— The task —
From the first line of the data through the line containing "externe lijnen doorschakelen.", transcribe each line exactly. Pictures do not belong in the copy.

— Available data —
--*--

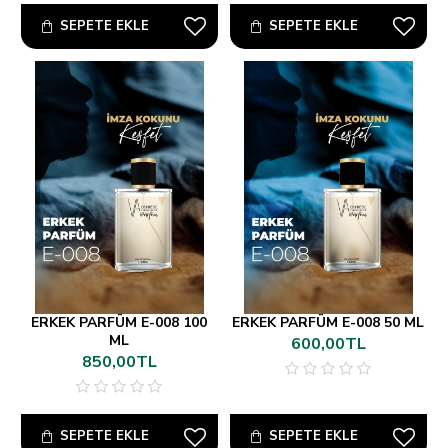
SEPETE EKLE
SEPETE EKLE
ERKEK PARFÜM E-008 100
ERKEK PARFÜM E-008 50 ML
ML
600,00TL
850,00TL
SEPETE EKLE
SEPETE EKLE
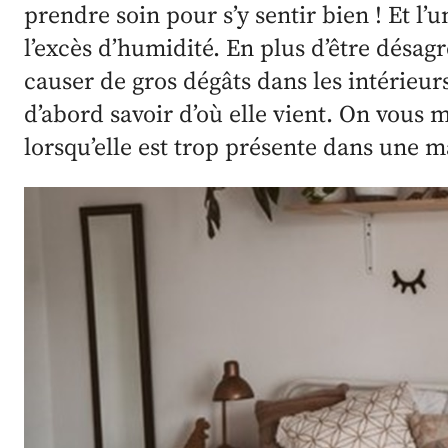
prendre soin pour s’y sentir bien ! Et l’
l’excès d’humidité. En plus d’être désag
causer de gros dégâts dans les intérieur
d’abord savoir d’où elle vient. On vous
lorsqu’elle est trop présente dans une m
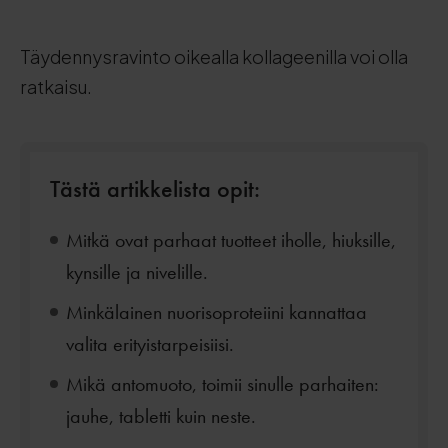
Täydennysravinto oikealla kollageenilla voi olla
ratkaisu.
Tästä artikkelista opit:
Mitkä ovat parhaat tuotteet iholle, hiuksille,
kynsille ja nivelille.
Minkälainen nuorisoproteiini kannattaa
valita erityistarpeisiisi.
Mikä antomuoto, toimii sinulle parhaiten:
jauhe, tabletti kuin neste.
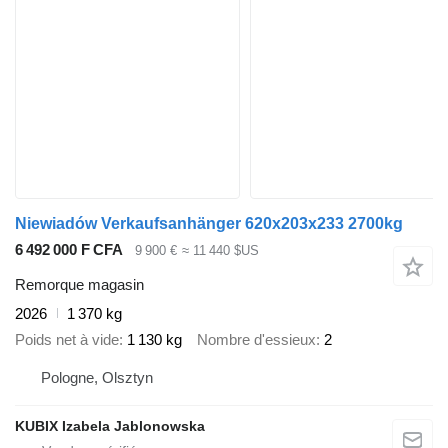
Niewiadów Verkaufsanhänger 620x203x233 2700kg
6 492 000 F CFA
9 900 €
≈ 11 440 $US
Remorque magasin
2026
1 370 kg
Poids net à vide
1 130 kg
Nombre d'essieux
2
Pologne, Olsztyn
KUBIX Izabela Jablonowska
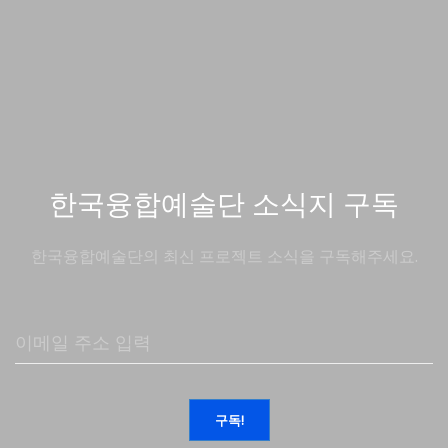
한국융합예술단 소식지 구독
한국융합예술단의 최신 프로젝트 소식을 구독해주세요.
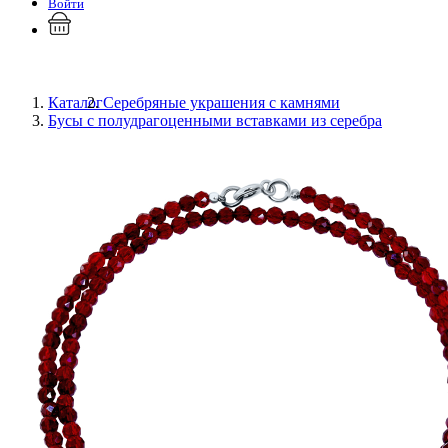
Войти
Каталог
Серебряные украшения с камнями
Бусы с полудрагоценными вставками из серебра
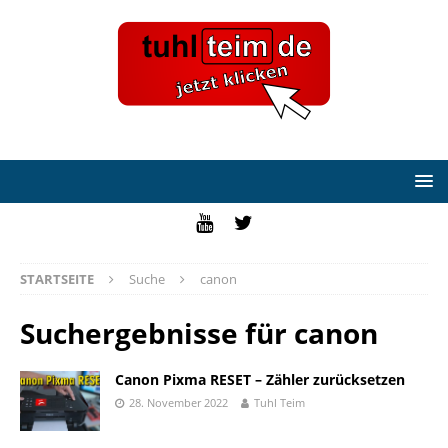
STARTSEITE
Suche
canon
Suchergebnisse für
canon
Canon Pixma RESET – Zähler zurücksetzen
28. November 2022
Tuhl Teim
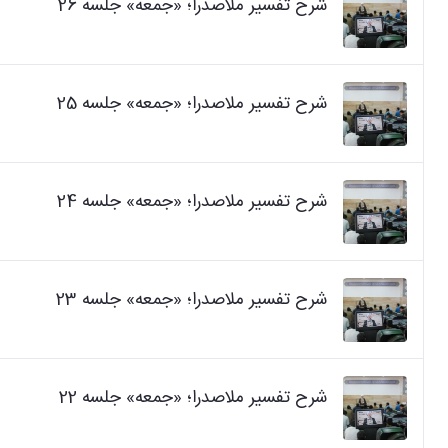
شرح تفسیر ملاصدرا؛ «جمعه» جلسه 26
شرح تفسیر ملاصدرا؛ «جمعه» جلسه 25
شرح تفسیر ملاصدرا؛ «جمعه» جلسه 24
شرح تفسیر ملاصدرا؛ «جمعه» جلسه 23
شرح تفسیر ملاصدرا؛ «جمعه» جلسه 22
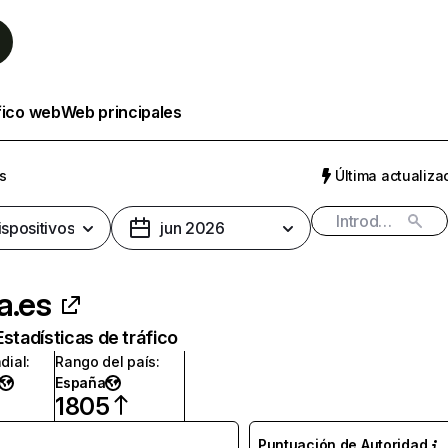
fico web
Web principales
es
Última actualizac
ispositivos
jun 2026
a.es
Estadísticas de tráfico
dial
:
Rango del país
:
España
1805
Puntuación de Autoridad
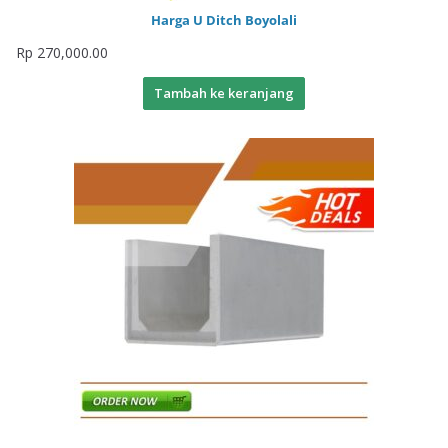
Harga U Ditch Boyolali
Rp
270,000.00
Tambah ke keranjang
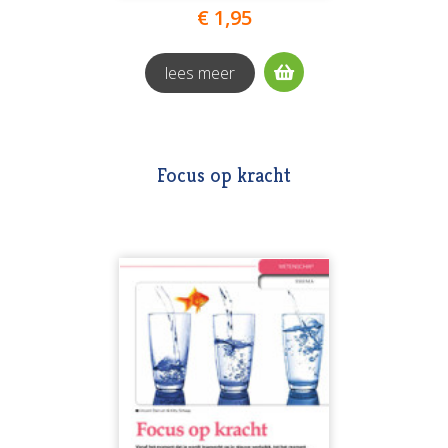
€ 1,95
lees meer
Focus op kracht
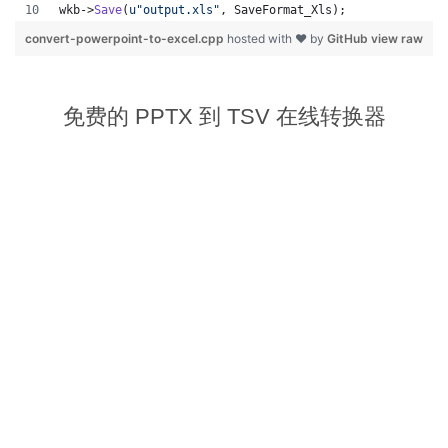
wkb->
Save
(
u"
output.xls
"
, SaveFormat_Xls);
convert-powerpoint-to-excel.cpp
hosted with ❤ by
GitHub
view raw
免费的 PPTX 到 TSV 在线转换器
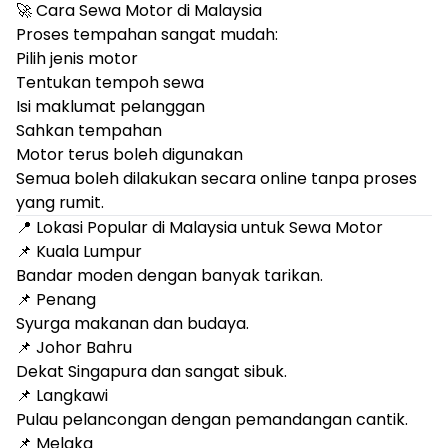
🚀 Cara Sewa Motor di Malaysia
Proses tempahan sangat mudah:
Pilih jenis motor
Tentukan tempoh sewa
Isi maklumat pelanggan
Sahkan tempahan
Motor terus boleh digunakan
Semua boleh dilakukan secara online tanpa proses
yang rumit.
📍 Lokasi Popular di Malaysia untuk Sewa Motor
📌 Kuala Lumpur
Bandar moden dengan banyak tarikan.
📌 Penang
Syurga makanan dan budaya.
📌 Johor Bahru
Dekat Singapura dan sangat sibuk.
📌 Langkawi
Pulau pelancongan dengan pemandangan cantik.
📌 Melaka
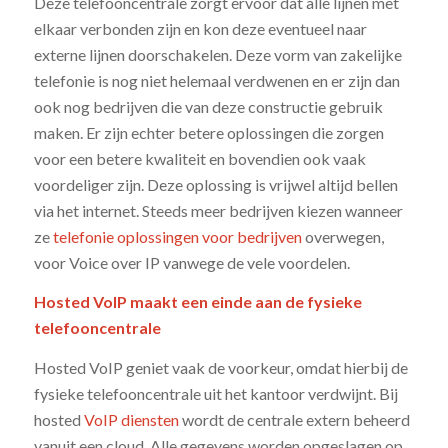
Deze telefooncentrale zorgt ervoor dat alle lijnen met
elkaar verbonden zijn en kon deze eventueel naar
externe lijnen doorschakelen. Deze vorm van zakelijke
telefonie is nog niet helemaal verdwenen en er zijn dan
ook nog bedrijven die van deze constructie gebruik
maken. Er zijn echter betere oplossingen die zorgen
voor een betere kwaliteit en bovendien ook vaak
voordeliger zijn. Deze oplossing is vrijwel altijd bellen
via het internet. Steeds meer bedrijven kiezen wanneer
ze
telefonie oplossingen voor bedrijven
overwegen,
voor Voice over IP vanwege de vele voordelen.
Hosted VoIP maakt een einde aan de fysieke
telefooncentrale
Hosted VoIP geniet vaak de voorkeur, omdat hierbij de
fysieke telefooncentrale uit het kantoor verdwijnt. Bij
hosted
VoIP diensten
wordt de centrale extern beheerd
vanuit een cloud. Alle gegevens worden opgeslagen op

--*--

— Task result —
SEPETE EKLE
SEPETE EKLE
ERKEK PARFÜM E-008 100
ERKEK PARFÜM E-008 50 ML
ML
600,00TL
850,00TL
SEPETE EKLE
SEPETE EKLE
prendre soin pour s’y sentir bien ! Et l’
l’excès d’humidité. En plus d’être désag
causer de gros dégâts dans les intérieur
d’abord savoir d’où elle vient. On vous
lorsqu’elle est trop présente dans une m
Täydennysravinto oikealla kollageenilla voi olla
ratkaisu.
Tästä artikkelista opit:
Mitkä ovat parhaat tuotteet iholle, hiuksille,
kynsille ja nivelille.
Minkälainen nuorisoproteiini kannattaa
valita erityistarpeisiisi.
Mikä antomuoto, toimii sinulle parhaiten:
jauhe, tabletti kuin neste.
Niewiadów Verkaufsanhänger 620x203x233 2700kg
6 492 000 F CFA
9 900 €
≈ 11 440 $US
Remorque magasin
2026
1 370 kg
Poids net à vide
1 130 kg
Nombre d'essieux
2
Pologne, Olsztyn
KUBIX Izabela Jablonowska
한국융합예술단 소식지 구독
한국융합예술단의 최신 프로젝트 소식을 구독해주세요.
Войти
Каталог
Серебряные украшения с камнями
Бусы с полудрагоценными вставками из серебра
STARTSEITE
Suche
canon
Suchergebnisse für
canon
Canon Pixma RESET – Zähler zurücksetzen
28. November 2022
Tuhl Teim
شرح تفسیر ملاصدرا؛ «جمعه» جلسه 26
شرح تفسیر ملاصدرا؛ «جمعه» جلسه 25
شرح تفسیر ملاصدرا؛ «جمعه» جلسه 24
شرح تفسیر ملاصدرا؛ «جمعه» جلسه 23
شرح تفسیر ملاصدرا؛ «جمعه» جلسه 22
fico web
Web principales
es
Última actualizac
ispositivos
jun 2026
a.es
Estadísticas de tráfico
dial
:
Rango del país
:
España
1805
Puntuación de Autoridad
Harga U Ditch Boyolali
Rp
270,000.00
Tambah ke keranjang
€ 1,95
lees meer
Focus op kracht
wkb->
Save
(
u"
output.xls
"
, SaveFormat_Xls);
convert-powerpoint-to-excel.cpp
hosted with ❤ by
GitHub
view raw
免费的 PPTX 到 TSV 在线转换器
🚀 Cara Sewa Motor di Malaysia
Proses tempahan sangat mudah:
Pilih jenis motor
Tentukan tempoh sewa
Isi maklumat pelanggan
Sahkan tempahan
Motor terus boleh digunakan
Semua boleh dilakukan secara online tanpa proses
yang rumit.
📍 Lokasi Popular di Malaysia untuk Sewa Motor
📌 Kuala Lumpur
Bandar moden dengan banyak tarikan.
📌 Penang
Syurga makanan dan budaya.
📌 Johor Bahru
Dekat Singapura dan sangat sibuk.
📌 Langkawi
Pulau pelancongan dengan pemandangan cantik.
📌 Melaka
Deze telefooncentrale zorgt ervoor dat alle lijnen met
elkaar verbonden zijn en kon deze eventueel naar
externe lijnen doorschakelen. Deze vorm van zakelijke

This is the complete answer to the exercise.